Your assignment: Every line that appears in the listing is to be set down verbatim.

Available data:
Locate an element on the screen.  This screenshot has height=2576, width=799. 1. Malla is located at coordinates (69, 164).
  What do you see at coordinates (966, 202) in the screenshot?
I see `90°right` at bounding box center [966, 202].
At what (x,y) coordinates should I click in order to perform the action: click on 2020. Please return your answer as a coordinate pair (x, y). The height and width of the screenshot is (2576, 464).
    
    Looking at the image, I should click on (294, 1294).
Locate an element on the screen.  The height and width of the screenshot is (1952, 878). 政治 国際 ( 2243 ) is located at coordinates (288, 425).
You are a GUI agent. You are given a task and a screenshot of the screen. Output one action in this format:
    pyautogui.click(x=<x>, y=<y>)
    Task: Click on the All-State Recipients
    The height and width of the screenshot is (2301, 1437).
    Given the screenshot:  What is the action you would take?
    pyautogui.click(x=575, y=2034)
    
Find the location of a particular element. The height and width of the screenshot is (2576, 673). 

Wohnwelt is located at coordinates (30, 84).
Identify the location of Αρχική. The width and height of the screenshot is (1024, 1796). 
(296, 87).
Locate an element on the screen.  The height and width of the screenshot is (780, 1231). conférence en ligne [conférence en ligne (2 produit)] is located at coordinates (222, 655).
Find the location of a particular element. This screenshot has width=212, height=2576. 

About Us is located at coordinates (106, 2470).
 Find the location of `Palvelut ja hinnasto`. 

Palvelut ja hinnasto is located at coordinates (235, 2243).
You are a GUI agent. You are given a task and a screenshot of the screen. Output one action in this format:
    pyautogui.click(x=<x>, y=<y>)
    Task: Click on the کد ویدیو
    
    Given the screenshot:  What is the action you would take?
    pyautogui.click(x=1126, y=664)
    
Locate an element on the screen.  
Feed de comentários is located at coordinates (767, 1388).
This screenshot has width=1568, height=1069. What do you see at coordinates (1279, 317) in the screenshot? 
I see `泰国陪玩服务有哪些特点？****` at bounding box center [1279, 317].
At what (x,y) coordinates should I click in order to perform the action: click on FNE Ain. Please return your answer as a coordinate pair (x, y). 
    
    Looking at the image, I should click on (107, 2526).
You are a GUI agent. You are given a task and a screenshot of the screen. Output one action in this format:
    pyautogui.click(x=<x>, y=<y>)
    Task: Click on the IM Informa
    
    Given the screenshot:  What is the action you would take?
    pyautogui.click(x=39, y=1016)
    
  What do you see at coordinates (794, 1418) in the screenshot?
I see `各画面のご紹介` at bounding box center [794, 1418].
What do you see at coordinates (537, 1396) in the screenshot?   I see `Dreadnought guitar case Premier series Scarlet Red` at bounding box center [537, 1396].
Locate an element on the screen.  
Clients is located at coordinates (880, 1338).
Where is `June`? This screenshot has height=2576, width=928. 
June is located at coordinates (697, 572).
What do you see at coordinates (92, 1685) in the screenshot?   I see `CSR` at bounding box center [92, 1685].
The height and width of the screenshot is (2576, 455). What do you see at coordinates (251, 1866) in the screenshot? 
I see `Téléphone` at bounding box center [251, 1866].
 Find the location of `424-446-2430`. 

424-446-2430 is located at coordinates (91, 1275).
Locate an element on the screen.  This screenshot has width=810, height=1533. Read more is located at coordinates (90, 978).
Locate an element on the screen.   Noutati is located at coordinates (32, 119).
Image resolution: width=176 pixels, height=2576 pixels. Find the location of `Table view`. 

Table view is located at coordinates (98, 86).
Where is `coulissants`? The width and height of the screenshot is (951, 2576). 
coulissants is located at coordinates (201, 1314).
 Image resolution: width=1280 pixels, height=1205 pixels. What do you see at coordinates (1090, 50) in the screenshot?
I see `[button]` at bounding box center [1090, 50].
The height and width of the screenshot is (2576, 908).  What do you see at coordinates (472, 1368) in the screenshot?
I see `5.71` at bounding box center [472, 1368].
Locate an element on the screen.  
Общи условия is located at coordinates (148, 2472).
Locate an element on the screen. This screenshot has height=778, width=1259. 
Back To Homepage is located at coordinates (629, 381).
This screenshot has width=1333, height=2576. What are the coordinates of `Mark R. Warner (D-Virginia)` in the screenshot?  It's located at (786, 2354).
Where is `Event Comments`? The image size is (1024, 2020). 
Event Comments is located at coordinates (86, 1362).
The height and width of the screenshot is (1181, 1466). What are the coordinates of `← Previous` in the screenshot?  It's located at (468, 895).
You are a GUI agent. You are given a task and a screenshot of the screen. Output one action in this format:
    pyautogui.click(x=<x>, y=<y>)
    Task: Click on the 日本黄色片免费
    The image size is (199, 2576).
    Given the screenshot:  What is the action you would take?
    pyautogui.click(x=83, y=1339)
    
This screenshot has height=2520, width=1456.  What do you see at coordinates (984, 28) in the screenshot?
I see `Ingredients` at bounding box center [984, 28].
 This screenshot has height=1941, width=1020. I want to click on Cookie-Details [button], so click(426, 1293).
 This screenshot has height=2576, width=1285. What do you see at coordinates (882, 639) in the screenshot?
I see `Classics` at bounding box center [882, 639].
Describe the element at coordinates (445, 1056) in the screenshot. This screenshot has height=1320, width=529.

Response to this exercise:
Locate an element on the screen.  This screenshot has height=2576, width=799. 1. Malla is located at coordinates (69, 164).
  What do you see at coordinates (966, 202) in the screenshot?
I see `90°right` at bounding box center [966, 202].
At what (x,y) coordinates should I click in order to perform the action: click on 2020. Please return your answer as a coordinate pair (x, y). The height and width of the screenshot is (2576, 464).
    
    Looking at the image, I should click on (294, 1294).
Locate an element on the screen.  The height and width of the screenshot is (1952, 878). 政治 国際 ( 2243 ) is located at coordinates (288, 425).
You are a GUI agent. You are given a task and a screenshot of the screen. Output one action in this format:
    pyautogui.click(x=<x>, y=<y>)
    Task: Click on the All-State Recipients
    The height and width of the screenshot is (2301, 1437).
    Given the screenshot:  What is the action you would take?
    pyautogui.click(x=575, y=2034)
    
Find the location of a particular element. The height and width of the screenshot is (2576, 673). 

Wohnwelt is located at coordinates (30, 84).
Identify the location of Αρχική. The width and height of the screenshot is (1024, 1796). 
(296, 87).
Locate an element on the screen.  The height and width of the screenshot is (780, 1231). conférence en ligne [conférence en ligne (2 produit)] is located at coordinates (222, 655).
Find the location of a particular element. This screenshot has width=212, height=2576. 

About Us is located at coordinates (106, 2470).
 Find the location of `Palvelut ja hinnasto`. 

Palvelut ja hinnasto is located at coordinates (235, 2243).
You are a GUI agent. You are given a task and a screenshot of the screen. Output one action in this format:
    pyautogui.click(x=<x>, y=<y>)
    Task: Click on the کد ویدیو
    
    Given the screenshot:  What is the action you would take?
    pyautogui.click(x=1126, y=664)
    
Locate an element on the screen.  
Feed de comentários is located at coordinates (767, 1388).
This screenshot has width=1568, height=1069. What do you see at coordinates (1279, 317) in the screenshot? 
I see `泰国陪玩服务有哪些特点？****` at bounding box center [1279, 317].
At what (x,y) coordinates should I click in order to perform the action: click on FNE Ain. Please return your answer as a coordinate pair (x, y). 
    
    Looking at the image, I should click on (107, 2526).
You are a GUI agent. You are given a task and a screenshot of the screen. Output one action in this format:
    pyautogui.click(x=<x>, y=<y>)
    Task: Click on the IM Informa
    
    Given the screenshot:  What is the action you would take?
    pyautogui.click(x=39, y=1016)
    
  What do you see at coordinates (794, 1418) in the screenshot?
I see `各画面のご紹介` at bounding box center [794, 1418].
What do you see at coordinates (537, 1396) in the screenshot?   I see `Dreadnought guitar case Premier series Scarlet Red` at bounding box center [537, 1396].
Locate an element on the screen.  
Clients is located at coordinates (880, 1338).
Where is `June`? This screenshot has height=2576, width=928. 
June is located at coordinates (697, 572).
What do you see at coordinates (92, 1685) in the screenshot?   I see `CSR` at bounding box center [92, 1685].
The height and width of the screenshot is (2576, 455). What do you see at coordinates (251, 1866) in the screenshot? 
I see `Téléphone` at bounding box center [251, 1866].
 Find the location of `424-446-2430`. 

424-446-2430 is located at coordinates (91, 1275).
Locate an element on the screen.  This screenshot has width=810, height=1533. Read more is located at coordinates (90, 978).
Locate an element on the screen.   Noutati is located at coordinates (32, 119).
Image resolution: width=176 pixels, height=2576 pixels. Find the location of `Table view`. 

Table view is located at coordinates (98, 86).
Where is `coulissants`? The width and height of the screenshot is (951, 2576). 
coulissants is located at coordinates (201, 1314).
 Image resolution: width=1280 pixels, height=1205 pixels. What do you see at coordinates (1090, 50) in the screenshot?
I see `[button]` at bounding box center [1090, 50].
The height and width of the screenshot is (2576, 908).  What do you see at coordinates (472, 1368) in the screenshot?
I see `5.71` at bounding box center [472, 1368].
Locate an element on the screen.  
Общи условия is located at coordinates (148, 2472).
Locate an element on the screen. This screenshot has height=778, width=1259. 
Back To Homepage is located at coordinates (629, 381).
This screenshot has width=1333, height=2576. What are the coordinates of `Mark R. Warner (D-Virginia)` in the screenshot?  It's located at (786, 2354).
Where is `Event Comments`? The image size is (1024, 2020). 
Event Comments is located at coordinates (86, 1362).
The height and width of the screenshot is (1181, 1466). What are the coordinates of `← Previous` in the screenshot?  It's located at (468, 895).
You are a GUI agent. You are given a task and a screenshot of the screen. Output one action in this format:
    pyautogui.click(x=<x>, y=<y>)
    Task: Click on the 日本黄色片免费
    The image size is (199, 2576).
    Given the screenshot:  What is the action you would take?
    pyautogui.click(x=83, y=1339)
    
This screenshot has height=2520, width=1456.  What do you see at coordinates (984, 28) in the screenshot?
I see `Ingredients` at bounding box center [984, 28].
 This screenshot has height=1941, width=1020. I want to click on Cookie-Details [button], so click(426, 1293).
 This screenshot has height=2576, width=1285. What do you see at coordinates (882, 639) in the screenshot?
I see `Classics` at bounding box center [882, 639].
Describe the element at coordinates (445, 1056) in the screenshot. This screenshot has height=1320, width=529.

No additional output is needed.